# Cat6 cable won't work in G5



## hamuk (Dec 10, 2007)

Hi,

I am trying to get a Cat6 cable to work in my G5 running OSX 10.4.8.

The cable will work in a PC and in our G4 (OS9). It will also work if I change the port the cable is in the switch.

It just won't work in the G5. If I put the old cable in, that works.
I cannot ping or do anything network related. There is no signal light on the switch.

Is there a setting I need to change on the G5 or something on the switch?

Any help/ideas gratefully received.


----------



## sinclair_tm (Mar 11, 2005)

ok, let me get this correct. this very same cat 6 cable works with a pc and classic g4, but not the g5. this is with the cable plugged into the same port on the switch, and the only change is with which computer the cable is plugged in?


----------



## hamuk (Dec 10, 2007)

That's right.


----------



## sinclair_tm (Mar 11, 2005)

well, i have been told that there is really nothing different with cat5 or cat6 cable. that the only real thing to be would to try to make sure that the ends are crimped tightly, or the ends of the cable might allow the g5's port to make a complete connection. have you tried a different cat6 cable?


----------



## hamuk (Dec 10, 2007)

Yes I have. 
We have another Cat6 Cable that works in a PC. 

I don't understand why the Cat6 cable works in other computers but not the G5. But my Cat5 cable works in the G5!

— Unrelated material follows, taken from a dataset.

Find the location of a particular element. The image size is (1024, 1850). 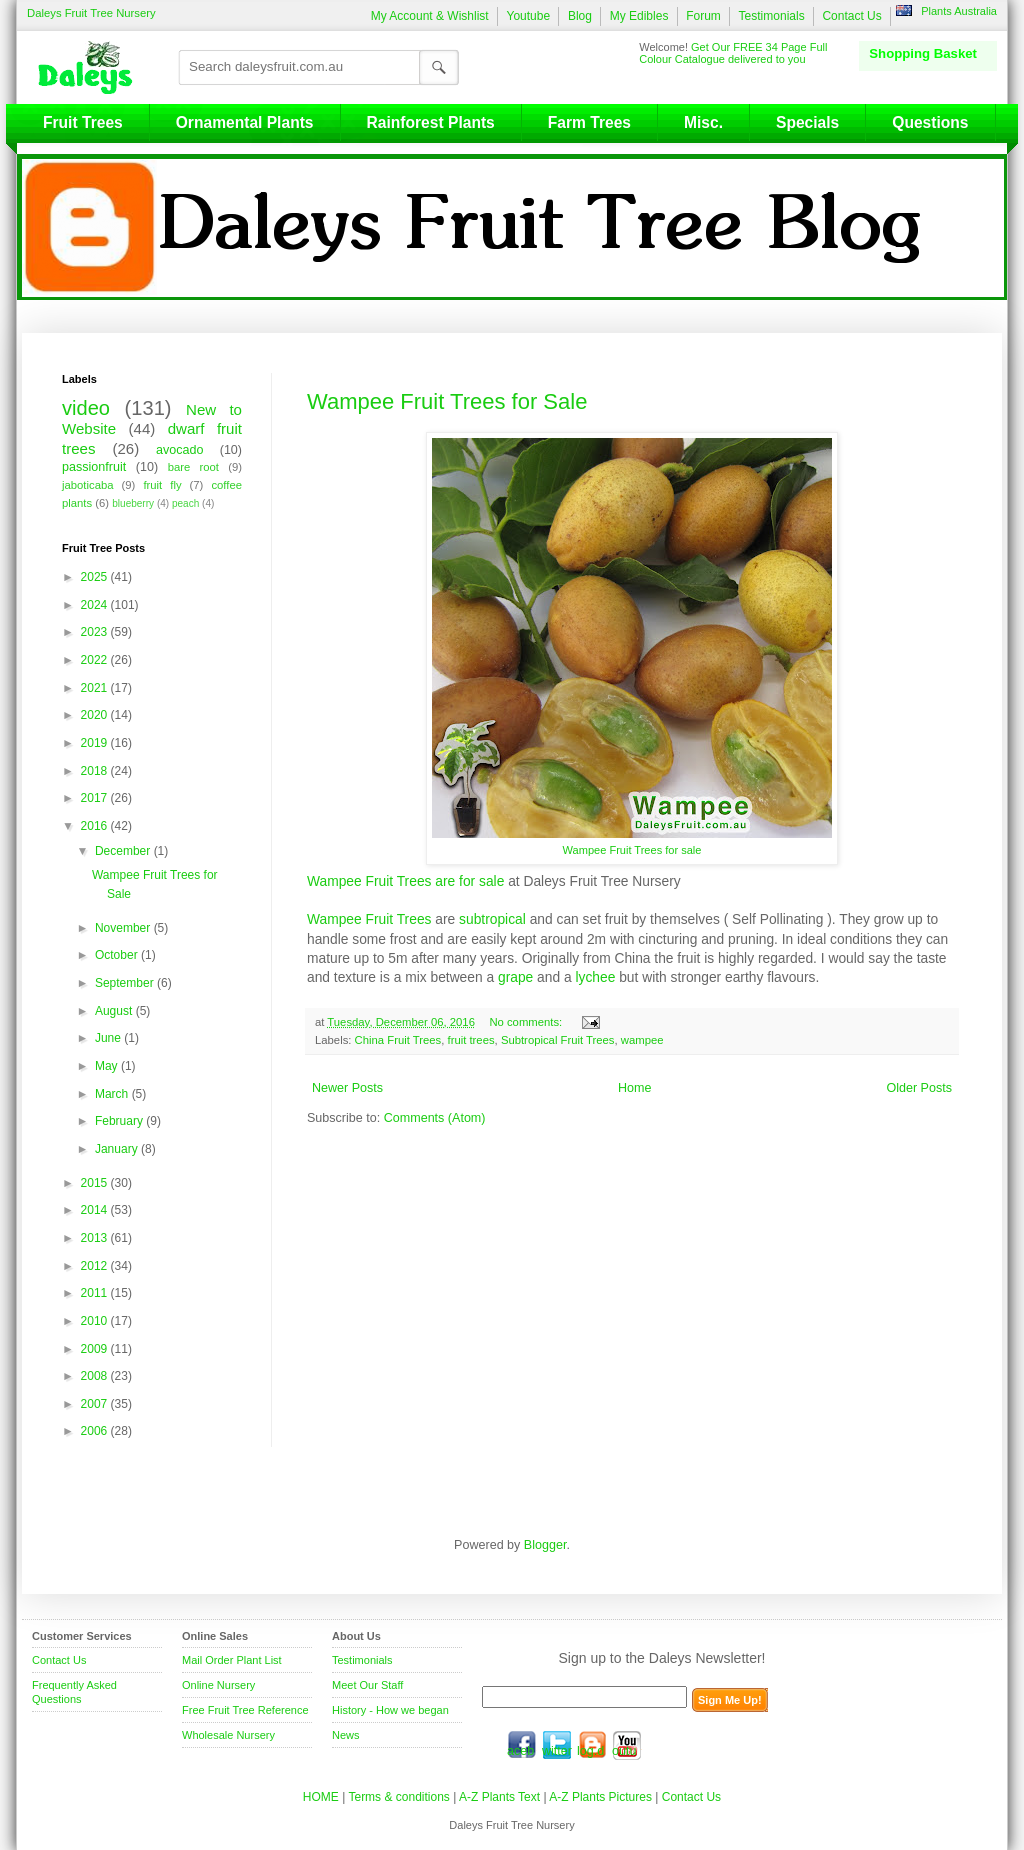 2014 is located at coordinates (96, 1210).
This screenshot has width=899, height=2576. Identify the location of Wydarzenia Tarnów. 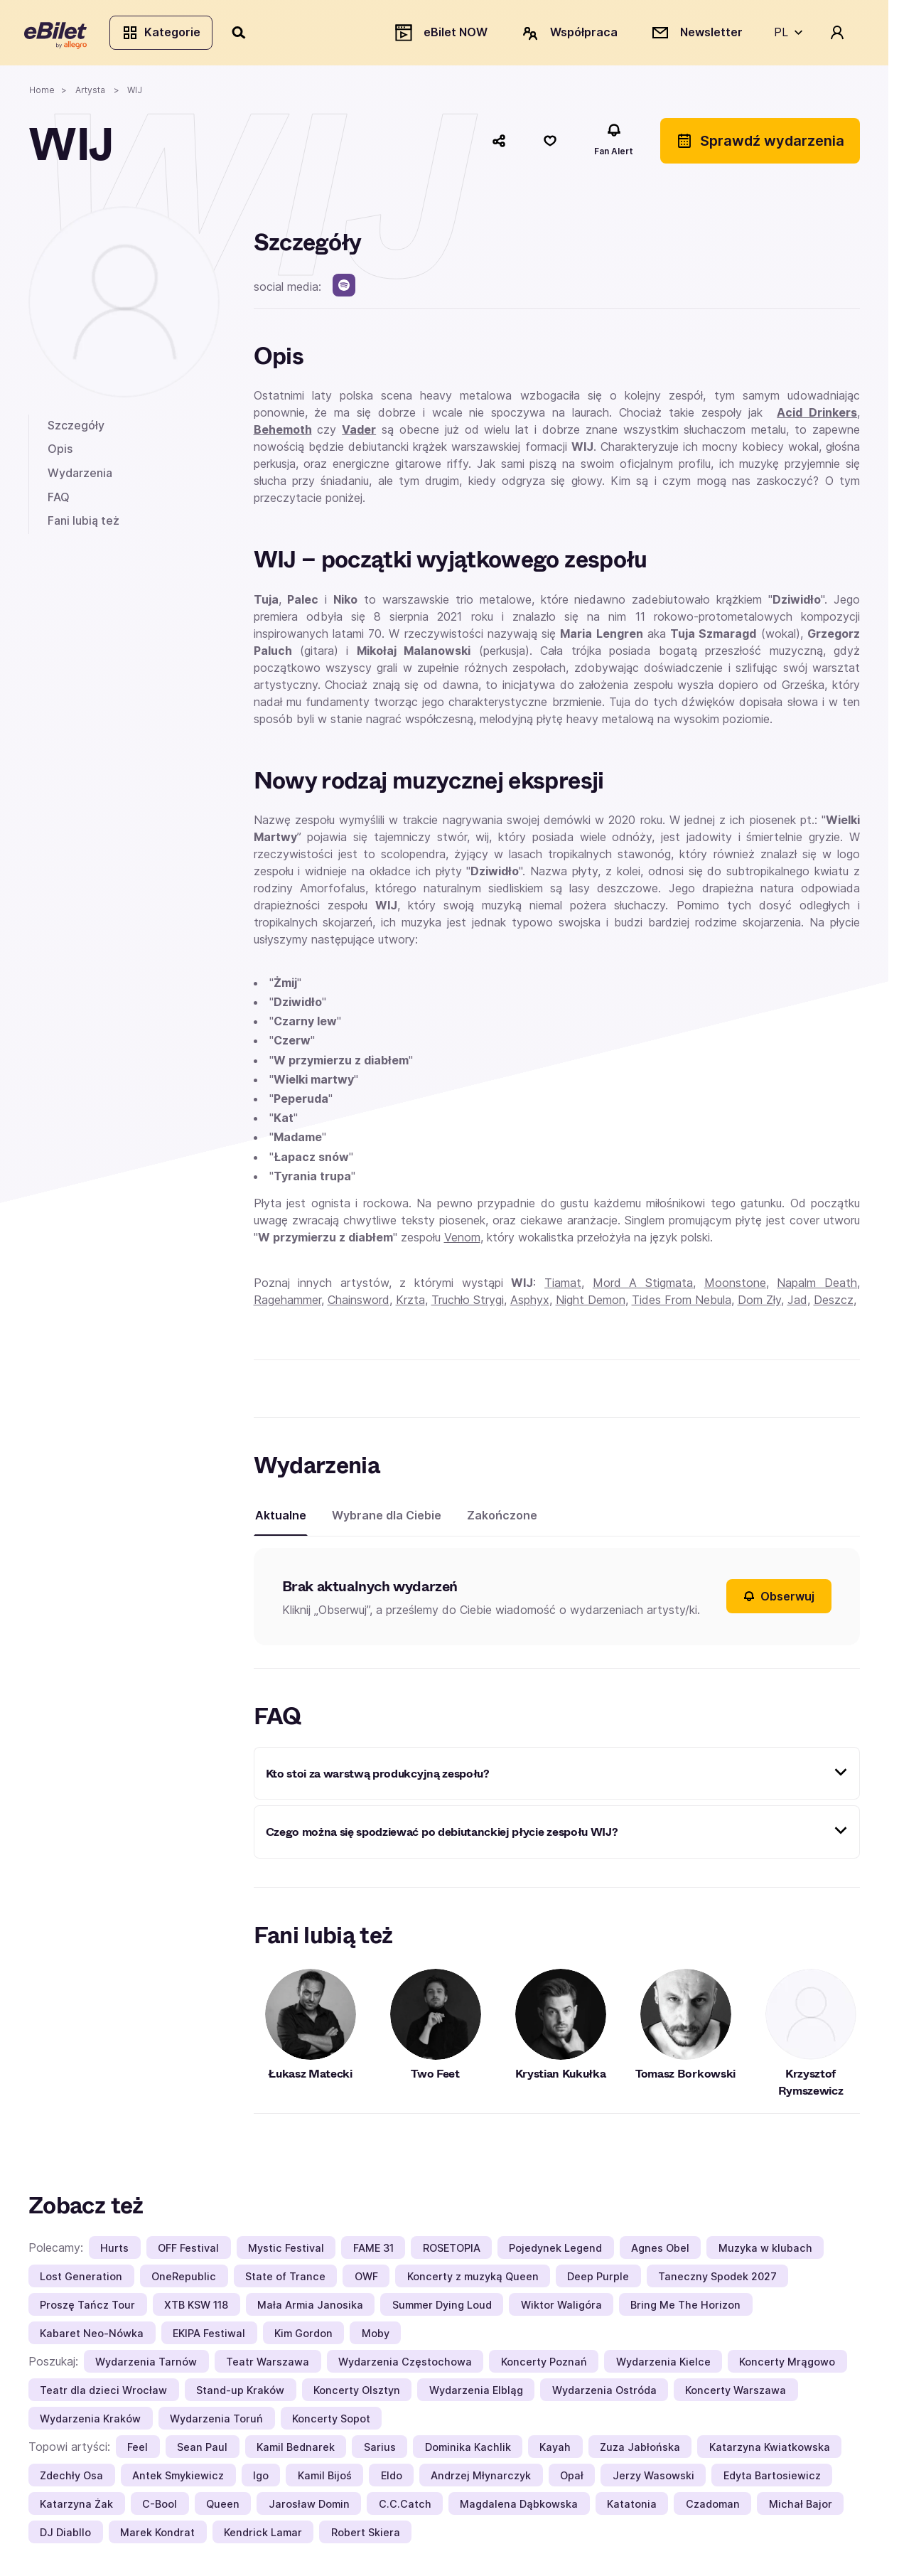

I have also re-made the connector twice.

It has been suggested that my ethernet card could be flaky or there is dust in it. This seems unlikeley to me considering I have no other problems with the network.


----------



## sinclair_tm (Mar 11, 2005)

does that other cat6 cable work in the g5? if it does, then the 1st cat6 cable is bad somehow. if it doesn't then i'd be looking at the cable types, like are they crossover or patch ethernet cables, and see what the cat5 cable is. if the cat5 is the other from the cat6, then i'd be saying that the g5's port is bad, and no longer autosenceing and switching as it should. if the port is bad, then it needs a new motherboard, or a ethernet expantion card. another thing to try is to plug the cable between the g5 and the other mac, or the pc, and see if you get them to communicate that way.


----------